The resulting tool is fairly general, in that it is not in any way specific to seL4 code, although it has limitations which are ok for seL4 but might be show-stoppers for other code. Specifically, the tools can’t deal with nested loops (but seL4 doesn’t have any, nor should any microkernel!) At present, the tools grok the complete seL4 binary when compiled by gcc with the -O1 optimisation flag. We normally compile the kernel with -O2, and this introduces a few optimisations which presently defeat the tool, but we’re hopeful this will be fixed too.
This is actually quite a significant result. You may have heard of Ken Thompson’s famous Turing Award Lecture “Reflections on trusting trust“, where he describes how to hack a compiler so it will automatically build a back door into the OS. With this tool, seL4 is no longer susceptible to this hack! If the compiler had built in a back door, the tool would fail to verify the correctness of the binary. But regular compiler bugs would be found as well, of course.
Where are we now?
We now have: 1) Proofs that our abstract kernel spec provides integrity and confidentiality; 2) A proof that the formalised C code is a correct implementation of the kernel spec; and 3) a proof that the kernel binary is a correct translation of the formalised C code. Together this means that we have a proof that the kernel binary has the right security properties of enforcing confidentiality and integrity!
There are still some limitations, though. For example, we haven’t yet verified the kernel’s initialisation (boot-strap) code, this is work in progress (and is nearing completion). There are also bits of unverified assembler code in the kernel, and we don’t yet model the operation of the MMU in detail. So there are still some corners in which bugs could, in theory, be hiding, but we’re getting closer to sweeping out the last refuges of potential bugs.
A more fundamental issue regards the side channels mentioned above. These are traditionally classified into two categories: storage channels and timing channels. The difference is essentially whether a common notion of time is required to exploit them.
In principle our non-interference proof covers storage channels, up to the point to which hardware state that could constitute a channel is exposed in the hardware model that is used in the proof. Presently that model is fairly high-level, and therefore might hide potential storage channels. It does cover things like general-purpose CPU registers, so we know that the kernel doesn’t forget to scrub those in a context switch, but modern CPUs have more complex state that could potentially create a channel. Nevertheless, the approach can be adapted to an arbitrarily-detailled model of the hardware, which would indeed eliminate all storage channels.
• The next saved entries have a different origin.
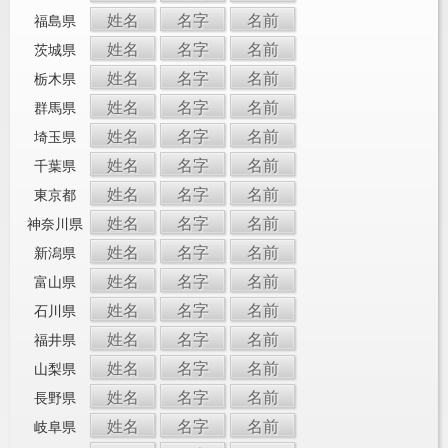
姓名
名字
名前
福島県
姓名
名字
名前
茨城県
姓名
名字
名前
栃木県
姓名
名字
名前
群馬県
姓名
名字
名前
埼玉県
姓名
名字
名前
千葉県
姓名
名字
名前
東京都
姓名
名字
名前
神奈川県
姓名
名字
名前
新潟県
姓名
名字
名前
富山県
姓名
名字
名前
石川県
姓名
名字
名前
福井県
姓名
名字
名前
山梨県
姓名
名字
名前
長野県
姓名
名字
名前
岐阜県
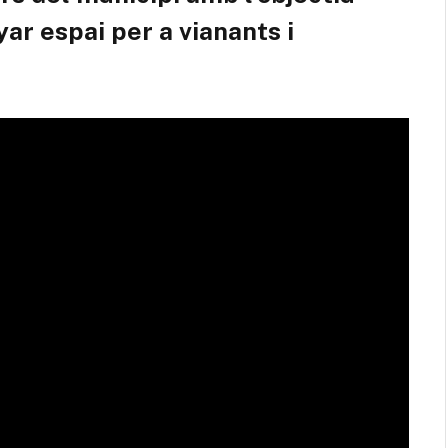
yar espai per a vianants i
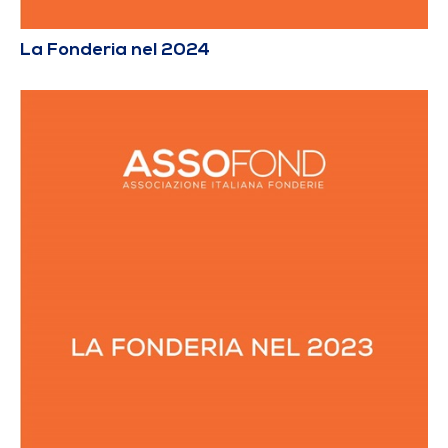
La Fonderia nel 2024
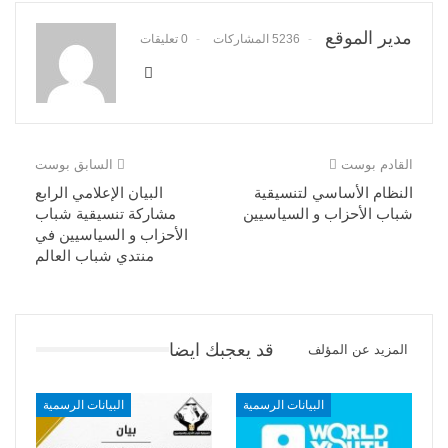
مدير الموقع
5236 المشاركات
0 تعليقات
القادم بوست
السابق بوست
النظام الأساسي لتنسيقية
البيان الإعلامي الرابع
شباب الأحزاب و السياسيين
مشاركة تنسيقية شباب
الأحزاب و السياسيين في
منتدي شباب العالم
قد يعجبك ايضا
المزيد عن المؤلف
البيانات الرسمية
البيانات الرسمية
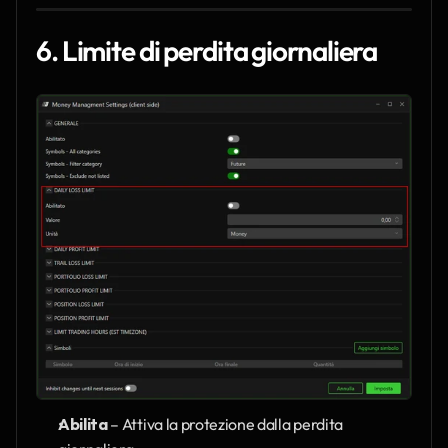
6. Limite di perdita giornaliera
Abilita
 – Attiva la protezione dalla perdita 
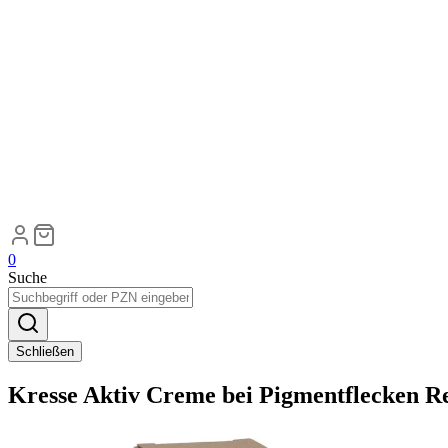
0
Suche
Schließen
Kresse Aktiv Creme bei Pigmentflecken R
Timing channels are a different matter. The general consensus is that it is impossible to close all timing channels, so people focus on limiting their bandwidth. So far our proofs have no concept of time, and therefore cannot cover timing channels. However, we do have some promising research in that area. I’ll talk about that another time.
Looking forward to hearing how you guys plan to model time and hence deal with timing channels – nonetheless very cool work so far.
+1. I’m looking forward to seeing this paper presentation at PLDI!